EXERCISE REQUIREMENTS:
Below is a listing; reproduce exactly its lines from the one containing "comme l’avoine." to its last line, both ends kept, and no other lines.
(STUDY MATERIAL)
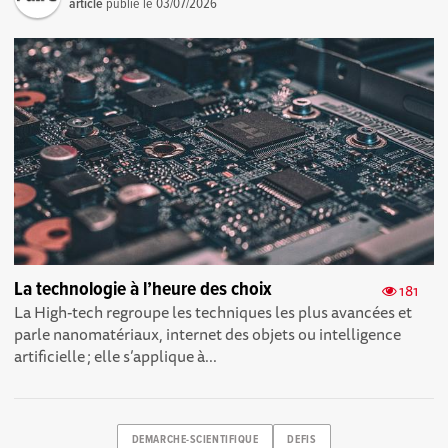
article
publié le
03/07/2026
La technologie à l’heure des choix
181
La High-tech regroupe les techniques les plus avancées et
parle nanomatériaux, internet des objets ou intelligence
artificielle ; elle s’applique à...
DEMARCHE-SCIENTIFIQUE
DEFIS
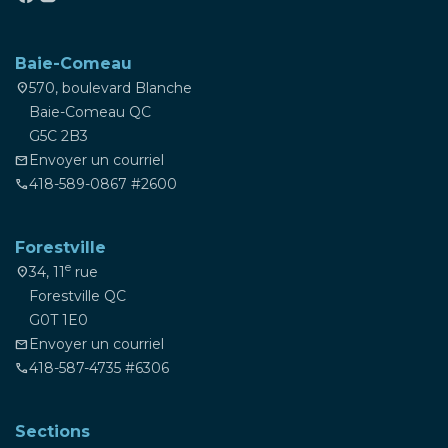
Baie-Comeau
570, boulevard Blanche
location_on
Baie-Comeau QC
G5C 2B3
Envoyer un courriel
mail
418-589-0867 #2600
phone
Forestville
e
34, 11
rue
location_on
Forestville QC
G0T 1E0
Envoyer un courriel
mail
418-587-4735 #6306
phone
Sections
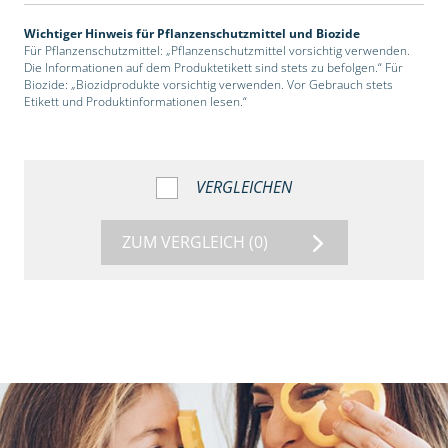
Wichtiger Hinweis für Pflanzenschutzmittel und Biozide
Für Pflanzenschutzmittel: „Pflanzenschutzmittel vorsichtig verwenden.
Die Informationen auf dem Produktetikett sind stets zu befolgen.“ Für
Biozide: „Biozidprodukte vorsichtig verwenden. Vor Gebrauch stets
Etikett und Produktinformationen lesen.“
VERGLEICHEN
ZUM VERGLEICH
(0)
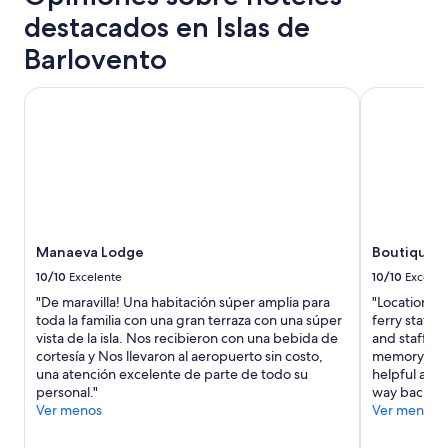
tree
e
t
estándar.
h
a
destacados en Islas de
n
b
e
e
t
e
f
n
Barlovento
r
a
r
M
a
b
o
o
e
l
Manaeva Lodge
Boutique Hot
n
o
n
e
t
r
e
t
d
e
l
o
e
a
c
s
s
,
u
l
k
s
a
e
f
i
r
e
o
n
t
p
r
o
Manaeva Lodge
Boutique Ho
o
d
d
p
d
u
10/10
Excelente
10/10
Excelen
i
u
e
e
n
"De maravilla! Una habitación súper amplia para
"Location wa
e
s
t
i
toda la familia con una gran terraza con una súper
ferry stati
d
p
o
n
vista de la isla. Nos recibieron con una bebida de
and staff we
e
u
t
g
cortesía y Nos llevaron al aeropuerto sin costo,
memory card
s
é
h
s
una atención excelente de parte de todo su
helpful and 
/
s
e
u
personal."
way back to T
q
d
n
g
Ver menos
Ver menos
u
e
o
g
i
h
i
e
e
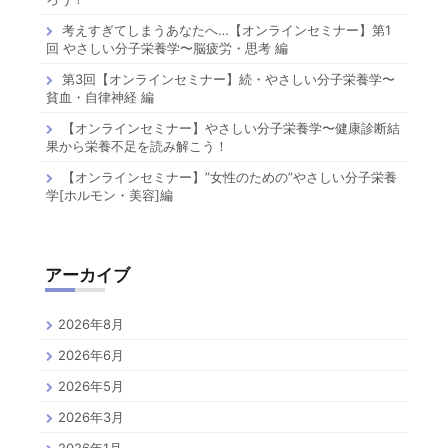
考えすぎてしまうあなたへ…【オンラインセミナー】第1
回 やさしい分子栄養学〜脳疲労・思考 編
第3回【オンラインセミナー】続・やさしい分子栄養学〜
貧血・自律神経 編
【オンラインセミナー】やさしい分子栄養学〜健康診断結
果から栄養不足を読み解こう！
【オンラインセミナー】”女性のための”やさしい分子栄養
学[ホルモン・美容]編
アーカイブ
2026年8月
2026年6月
2026年5月
2026年3月
2026年1月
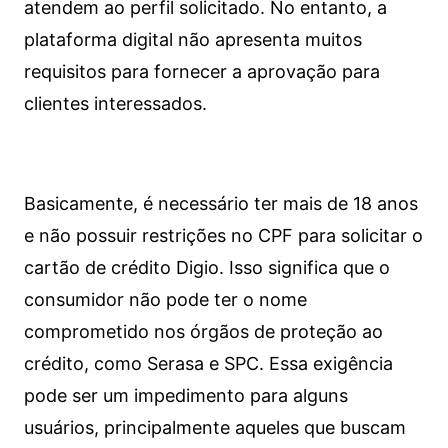
atendem ao perfil solicitado. No entanto, a
plataforma digital não apresenta muitos
requisitos para fornecer a aprovação para
clientes interessados.
Basicamente, é necessário ter mais de 18 anos
e não possuir restrições no CPF para solicitar o
cartão de crédito Digio. Isso significa que o
consumidor não pode ter o nome
comprometido nos órgãos de proteção ao
crédito, como Serasa e SPC. Essa exigência
pode ser um impedimento para alguns
usuários, principalmente aqueles que buscam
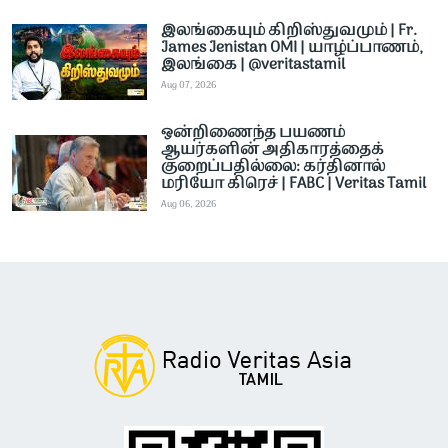
இலங்கையும் கிறிஸ்துவமும் | Fr.
James Jenistan OMI | யாழ்ப்பாணம்,
இலங்கை | @veritastamil ​
Aug 07, 2026
ஒன்றிணைந்த பயணம்
ஆயர்களின் அதிகாரத்தைக்
குறைப்பதில்லை: கர்தினால்
மரியோ கிரெச் | FABC | Veritas Tamil
Aug 06, 2026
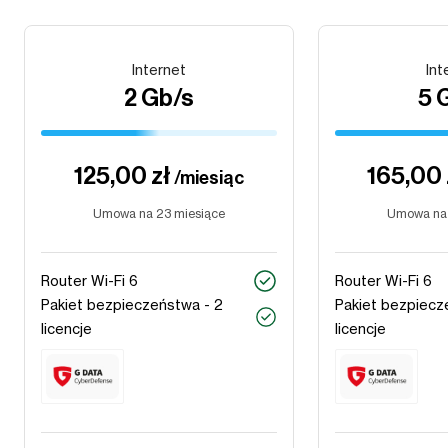
Internet
Int
2 Gb/s
5 
125,00 zł
165,00 
/miesiąc
Umowa na 23 miesiące
Umowa na 
Router Wi-Fi 6
Router Wi-Fi 6
Pakiet bezpieczeństwa - 2
Pakiet bezpiecz
licencje
licencje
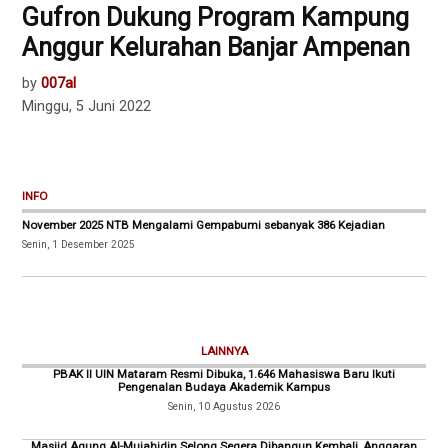
Gufron Dukung Program Kampung
Anggur Kelurahan Banjar Ampenan
by
007al
Minggu, 5 Juni 2022
INFO
November 2025 NTB Mengalami Gempabumi sebanyak 386 Kejadian
Senin, 1 Desember 2025
LAINNYA
PBAK II UIN Mataram Resmi Dibuka, 1.646 Mahasiswa Baru Ikuti
Pengenalan Budaya Akademik Kampus
Senin, 10 Agustus 2026
Masjid Agung Al-Mujahidin Selong Segera Dibangun Kembali, Anggaran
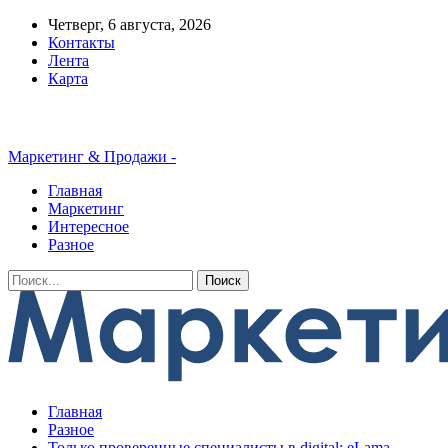
Четверг, 6 августа, 2026
Контакты
Лента
Карта
Маркетинг & Продажи -
Главная
Маркетинг
Интересное
Разное
Главная
Разное
Только проверенные специалисты в digital: eLama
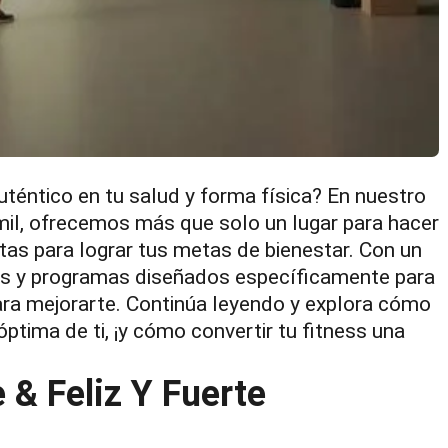
uténtico en tu salud y forma física? En nuestro
mil, ofrecemos más que solo un lugar para hacer
itas para lograr tus metas de bienestar. Con un
tos y programas diseñados específicamente para
ara mejorarte. Continúa leyendo y explora cómo
ptima de ti, ¡y cómo convertir tu fitness una
 & Feliz Y Fuerte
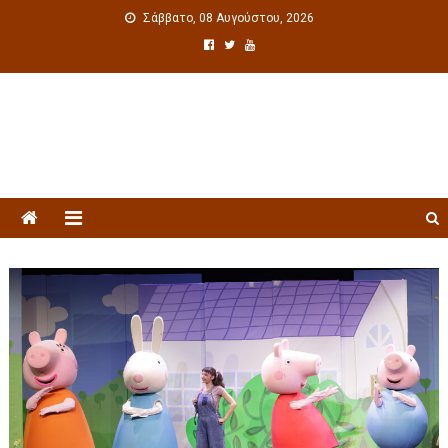
Σάββατο, 08 Αυγούστου, 2026
Πολιτιστική ενημέρωση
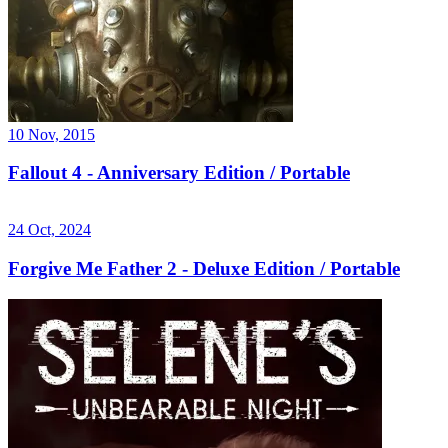
10 Nov, 2015
Fallout 4 - Anniversary Edition / Portable
24 Oct, 2024
Forgive Me Father 2 - Deluxe Edition / Portable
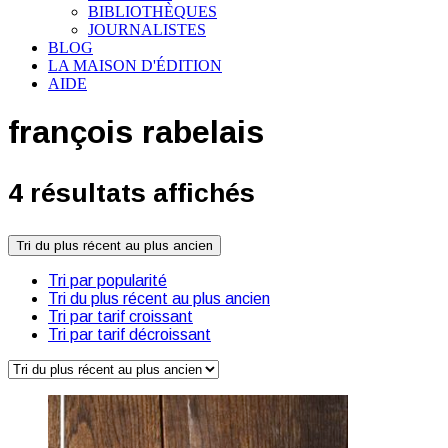
BIBLIOTHÈQUES
JOURNALISTES
BLOG
LA MAISON D'ÉDITION
AIDE
françois rabelais
4 résultats affichés
Tri du plus récent au plus ancien
Tri par popularité
Tri du plus récent au plus ancien
Tri par tarif croissant
Tri par tarif décroissant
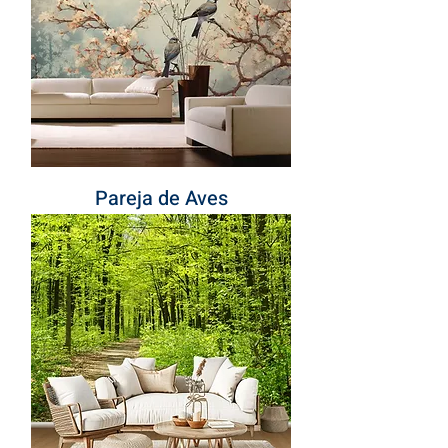
Pareja de Aves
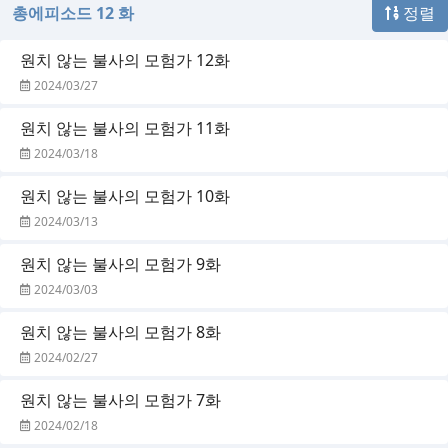
총에피소드 12 화
정렬
원치 않는 불사의 모험가 12화
2024/03/27
원치 않는 불사의 모험가 11화
2024/03/18
원치 않는 불사의 모험가 10화
2024/03/13
원치 않는 불사의 모험가 9화
2024/03/03
원치 않는 불사의 모험가 8화
2024/02/27
원치 않는 불사의 모험가 7화
2024/02/18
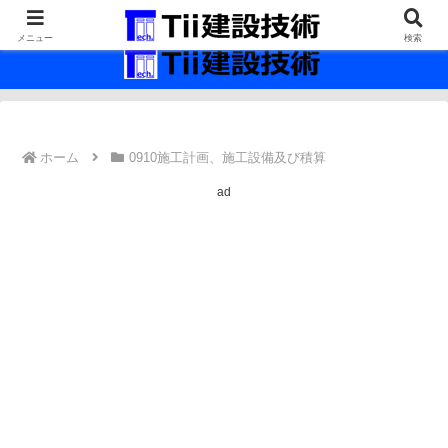
最新の建設技術の情報インフラ。
メニュー
検索
ホーム
0910施工計画、施工設備及び積算
ad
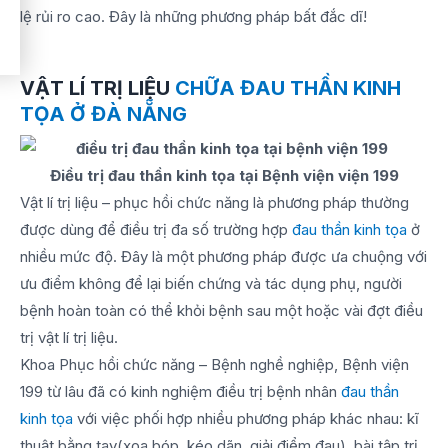
lệ rủi ro cao. Đây là những phương pháp bất đắc dĩ!
VẬT LÍ TRỊ LIỆU
CHỮA ĐAU THẦN KINH
TỌA Ở ĐÀ NẴNG
Điều trị đau thần kinh tọa tại Bệnh viện viện 199
Vật lí trị liệu – phục hồi chức năng là phương pháp thường
được dùng để điều trị đa số trường hợp
đau thần kinh tọa
ở
nhiều mức độ. Đây là một phương pháp được ưa chuộng với
ưu điểm không để lại biến chứng và tác dụng phụ, người
bệnh hoàn toàn có thể khỏi bệnh sau một hoặc vài đợt điều
trị vật lí trị liệu.
Khoa Phục hồi chức năng – Bệnh nghề nghiệp, Bệnh viện
199 từ lâu đã có kinh nghiệm điều trị bệnh nhân
đau thần
kinh tọa
với việc phối hợp nhiều phương pháp khác nhau: kĩ
thuật bằng tay(xoa bóp, kéo dãn, giải điểm đau), bài tập trị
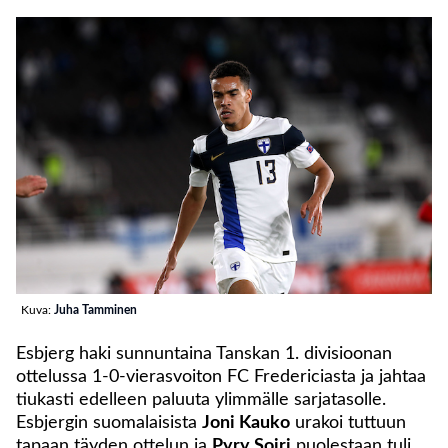
Kuva:
Juha Tamminen
Esbjerg haki sunnuntaina Tanskan 1. divisioonan
ottelussa 1-0-vierasvoiton FC Fredericiasta ja jahtaa
tiukasti edelleen paluuta ylimmälle sarjatasolle.
Esbjergin suomalaisista
Joni Kauko
urakoi tuttuun
tapaan täyden ottelun ja
Pyry Soiri
puolestaan tuli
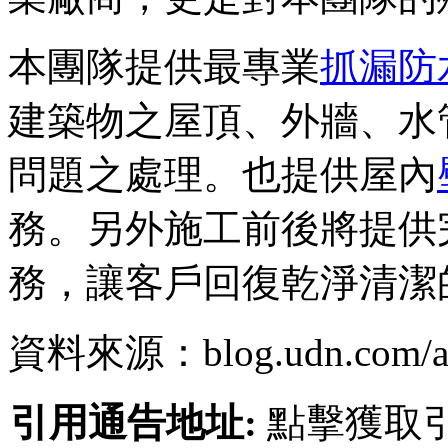
本團隊提供最專業
抓漏防
建築物之屋頂、外牆、水
問題之處理。也提供屋內
務。另外施工前後將提供
務，讓客戶回復乾淨清潔
資料來源：blog.udn.com/art
引用通告地址:
點擊獲取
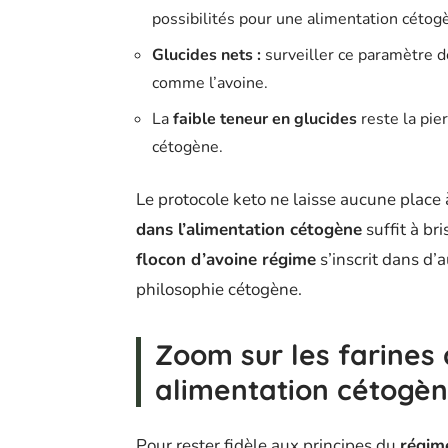
possibilités pour une alimentation cétog
Glucides nets :
surveiller ce paramètre d
comme l’avoine.
La
faible teneur en glucides
reste la pie
cétogène.
Le protocole keto ne laisse aucune place 
dans l’alimentation cétogène
suffit à bri
flocon d’avoine régime
s’inscrit dans d’
philosophie cétogène.
Zoom sur les farines
alimentation cétogè
Pour rester fidèle aux principes du
régim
(End STUDY MATERIAL)
RESPONSE AREA:
comme l’avoine.
La
faible teneur en glucides
reste la pie
cétogène.
Le protocole keto ne laisse aucune place 
dans l’alimentation cétogène
suffit à bri
flocon d’avoine régime
s’inscrit dans d’
philosophie cétogène.
Zoom sur les farines
alimentation cétogè
Pour rester fidèle aux principes du
régim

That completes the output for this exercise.